Task objective: Word for word, copy out the data below, omitting pictures.

Given data:
- - -

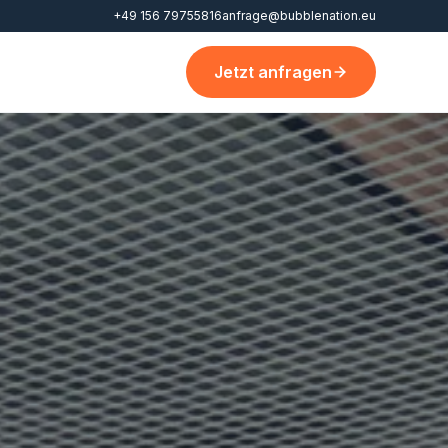
+49 156 79755816
anfrage@bubblenation.eu
Jetzt anfragen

- - -

Result:
+49 156 79755816
anfrage@bubblenation.eu
Jetzt anfragen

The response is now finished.